Der Dezernent für Arbeit, Soziales und Teilhabe im Landkreistag Baden-Württemberg Dietmar Herdes lobte die Lösungs- statt Problemorientierte Einstellung von Peter Kappes. Er habe sich deshalb landes- und sogar bundesweit einen guten Namen gemacht hat und sein kompetenter Rat sei für die Verbandsarbeit sehr willkommen gewesen. Aufgrund seines Ideenreichtums und seiner konsequenten Arbeit sei der Landkreis Karlsruhe in vielen Bereiche vorne. Der Kreisvorsitzende des Gemeindetags Bürgermeister Thomas Nowitzki (Oberderdingen) sprach für die Städte und Gemeinden und würdigte den Dezernenten als wertvollen Ideengeber für die Kommunen, der gleichzeitig ein sensibles Gespür für soziale Konstellationen hatte. Stellvertretend für alle freien Träger sprach die Vorsitzende der Liga der Freien Wohlfahrtsverbände Elke Krämer. Sie zeigte sich beeindruckt von der hohen fachliche Kompetenz, die dazu führte, dass man sich auf gleicher Augenhöhe begegnen konnte. Gleichzeitig gelang es, rasch zu Ergebnissen zu kommen. Personalratsvorsitzenden Armin Mezger bescheinigte Peter Kappes eine glückliche Hand bei der Personalführung bei der Umsetzung der vielen und schwierigen Aufgaben seines Dezernates.
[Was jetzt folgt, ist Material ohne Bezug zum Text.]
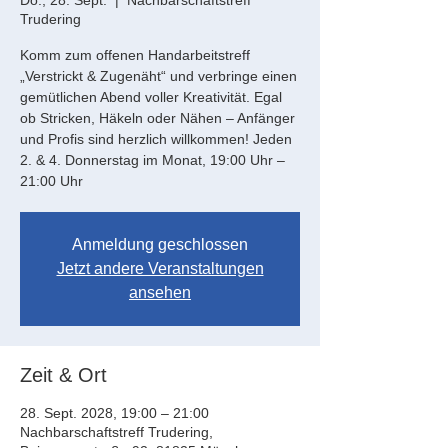
Do., 28. Sept.
  |  
Nachbarschaftstreff
Trudering
Komm zum offenen Handarbeitstreff
„Verstrickt & Zugenäht“ und verbringe einen
gemütlichen Abend voller Kreativität. Egal
ob Stricken, Häkeln oder Nähen – Anfänger
und Profis sind herzlich willkommen! Jeden
2. & 4. Donnerstag im Monat, 19:00 Uhr –
21:00 Uhr
Anmeldung geschlossen
Jetzt andere Veranstaltungen
ansehen
Zeit & Ort
28. Sept. 2028, 19:00 – 21:00
Nachbarschaftstreff Trudering,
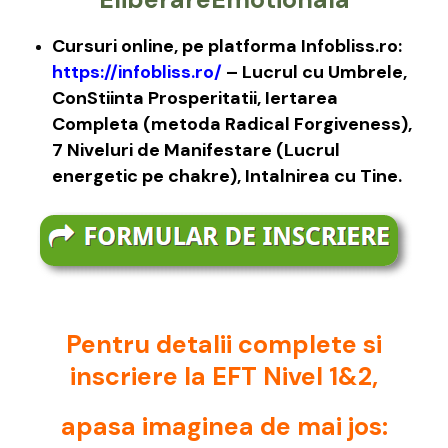
Cursuri online, pe platforma Infobliss.ro:
https://infobliss.ro/
– Lucrul cu Umbrele,
ConStiinta Prosperitatii, Iertarea
Completa (metoda Radical Forgiveness),
7 Niveluri de Manifestare (Lucrul
energetic pe chakre), Intalnirea cu Tine.
Pentru detalii complete si
inscriere la EFT Nivel 1&2,
apasa imaginea de mai jos:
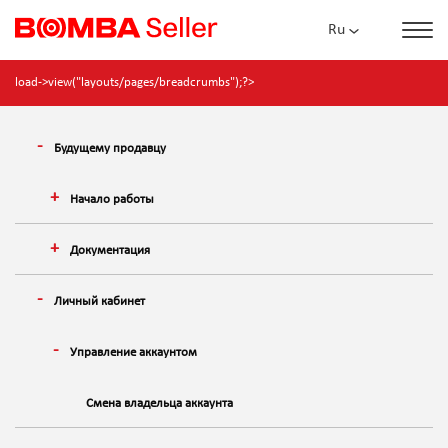
Ru
load->view("layouts/pages/breadcrumbs");?>
Будущему продавцу
Начало работы
Документация
Личный кабинет
Управление аккаунтом
Смена владельца аккаунта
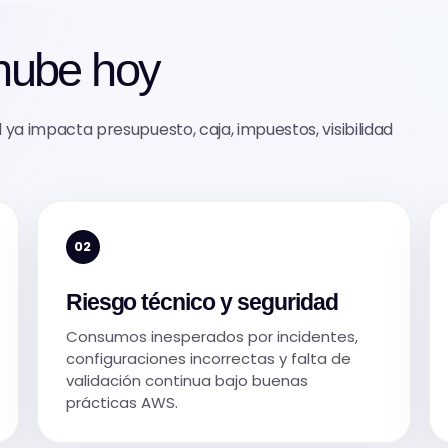
 nube hoy
a impacta presupuesto, caja, impuestos, visibilidad
02
Riesgo técnico y seguridad
Consumos inesperados por incidentes,
configuraciones incorrectas y falta de
validación continua bajo buenas
prácticas AWS.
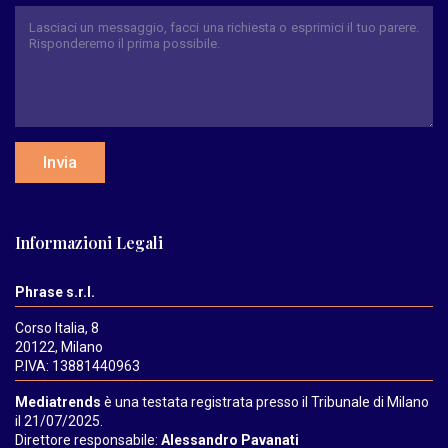
Invia
Informazioni Legali
Phrase s.r.l.
Corso Italia, 8
20122, Milano
P.IVA: 13881440963
Mediatrends
è una testata registrata presso il Tribunale di Milano
il 21/07/2025.
Direttore responsabile:
Alessandro Pavanati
Zum Schluss ergriff der zukünftige Pensionär das Wort. Er habe seine Arbeit nach der Maxime „Ambulant vor Stationär“ und „Reha statt Pflege“ ausgerichtet und einen „Welfare-Mix“ angestrebt, also ein gutes Miteinander von Haupt-, Neben- und Ehrenamtlichen. Dass er mit seinen Mitarbeitern und den Protagonisten in den Gemeinden und Trägern zusammenarbeiten durfte bezeichnete er als persönlichen Gewinn. Ganz besonders habe er geschätzt, dass er stets das Vertrauen der Landräte und Kreisrätinnen und Kreisräte verspüren konnte. Er freue sich nun aber auch, mehr Muße für Dinge zu haben, die in einem erfüllten Berufsleben zwangsläufig zu kurz gekommen sind.

Als Nachfolgerin wurde Margit Freund eingeführt. Die 55-Jährige Diplom-Sozialpädagogin leitete bislang das Jugendamt und war Stellvertreterin des Dezernatsleiters. Sie sei sich bewusst, welch große Aufgabe und Herausforderungen auf sie zukomme, dankte für das Vertrauen, das sie durch ihre Wahl bekommen hatte und kündigte eine enge und gute Zusammenarbeit an.